2Brand Personality (Kapferer Brand Identity Prism)

A brand has a personality. By communicating, it gradually builds up character. The way in which it speaks of its products or services shows what kind of person it would be if it were human. This is a tough task to implant a product as a human in the mind of consumers. Therefore, brands rope in famous personalities to endorse the product. The brand and the celebrity being roped should sync in personality therefore forming an important facet of Kapferer Brand Identity Prism.

Example: Mountain Dew, a drink from Pepsico, promises thrill and adventure and therefore always loops in celebrities who are seen close to sports.

3Brand Culture (Kapferer Brand Identity Prism)

A Brand should have its own culture and brands with strong culture end up being ‘cult’. Both product and communication should reflect this culture. Brands targeting masses focus on culture which is common to a wider chunk of population or vice versa. Late entrants to the market prefer choosing a niche targeting a particular culture and evlove big in due course of time.

Brand culture plays an essential role in Kapferer Brand Identity Prism and helps differentiating brands. It indicates the ethos whose values are embodied in the products and services of the brand.

Example: Royal Enfield motorcycles in India have a cult following as the brand has a very strong culture.
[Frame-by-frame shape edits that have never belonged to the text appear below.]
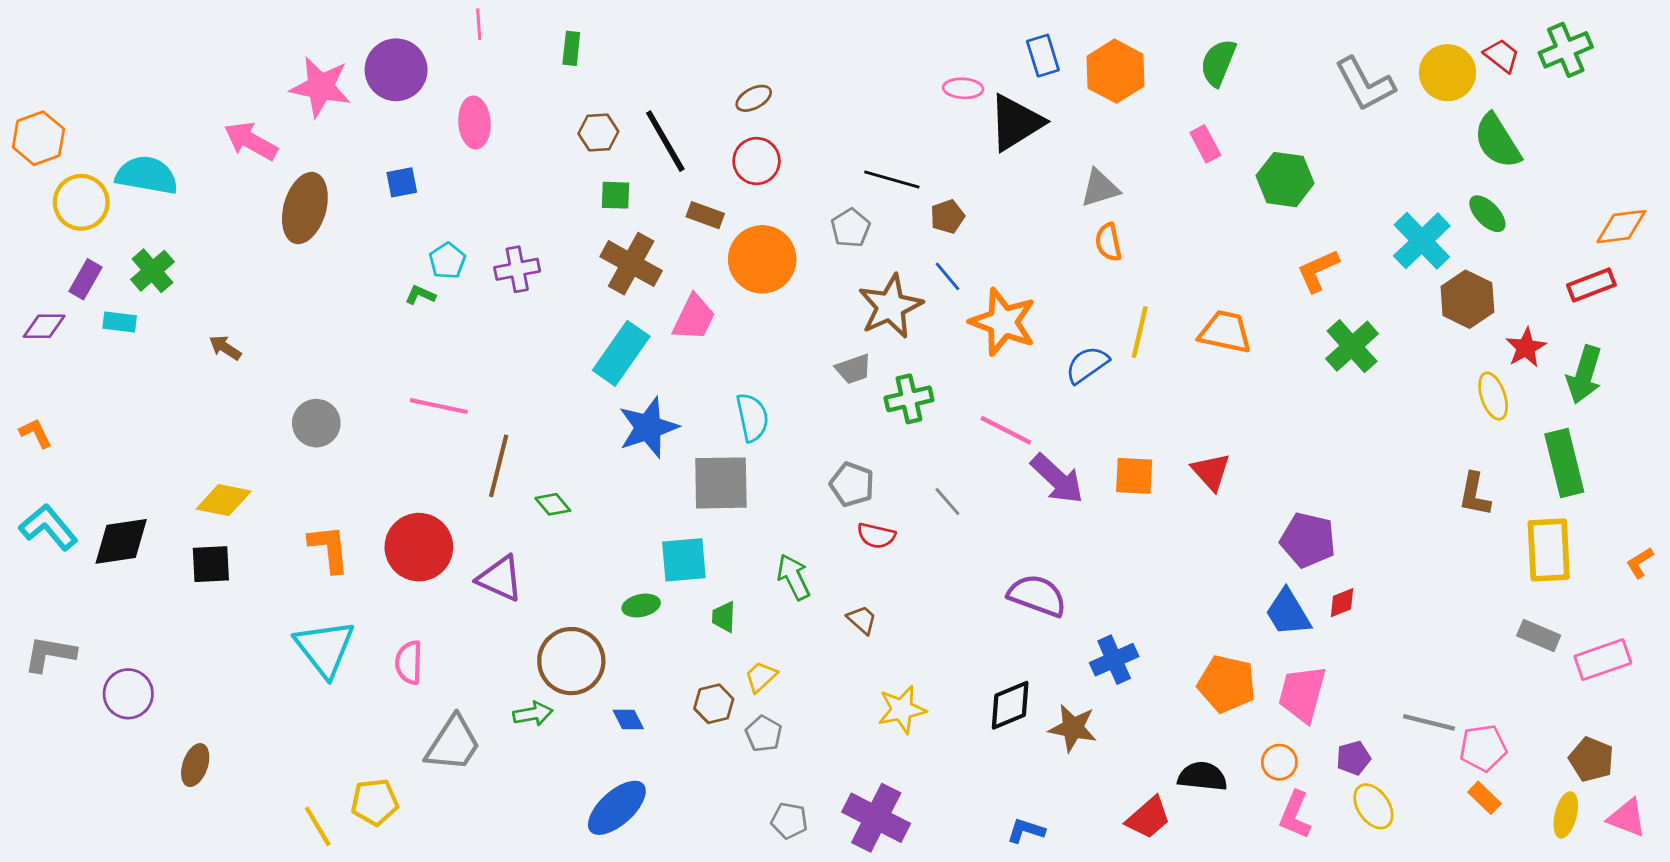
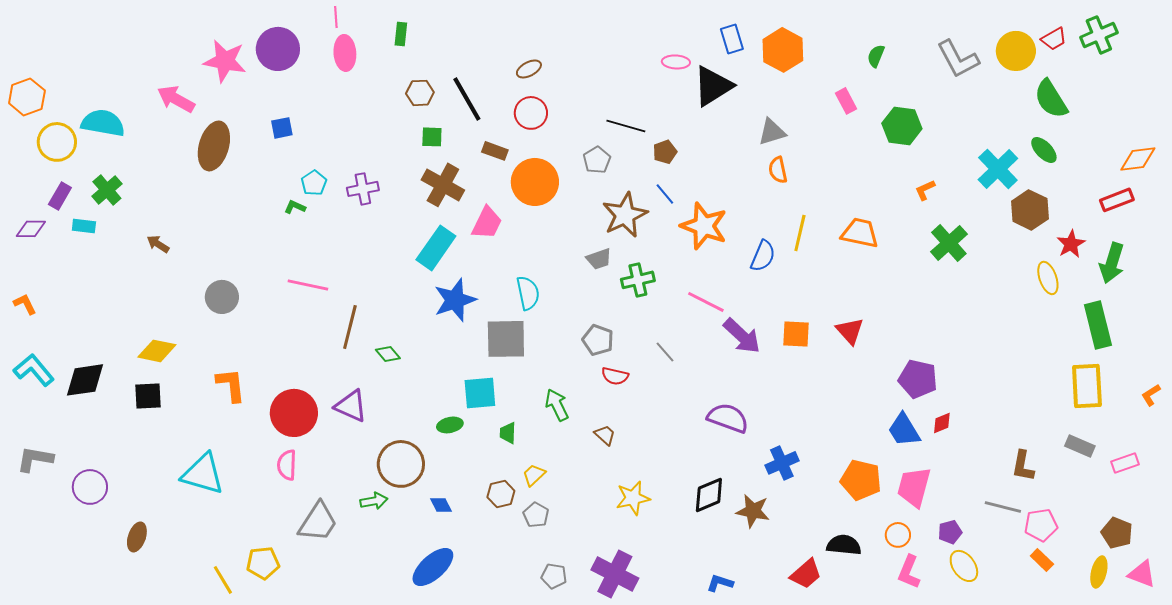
red trapezoid: (1502, 56) -> (1054, 39), turned 112
green semicircle: (1218, 63) -> (876, 56), moved, size x0.7
pink ellipse: (474, 123) -> (345, 53), moved
orange L-shape: (1318, 271) -> (925, 190), size x0.7
blue semicircle: (1087, 365) -> (763, 256), turned 148
brown L-shape: (1475, 494) -> (1023, 466), moved
red circle: (419, 547) -> (294, 413), moved
cyan triangle: (325, 648) -> (203, 474), moved, turned -36
pink rectangle: (1603, 660) -> (1125, 463), size x0.7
Though started slow but the brand is the fastest growing in the motorcycle industry in India both in terms of following as well as market share.

Brand Culture is very much influenced by the country of origin. Other global brands such as Apple, Nike, IBM adhere to an idea which is more globally accepted.

4Relationship (Kapferer Brand Identity Prism)

Indeed, brands are often at the crux of transactions and exchanges between people. This is particularly true of brands in the service sector and also of retailers. Once the consumers build a relationship with the brand, the brand can demand consumers to do things which it believes in.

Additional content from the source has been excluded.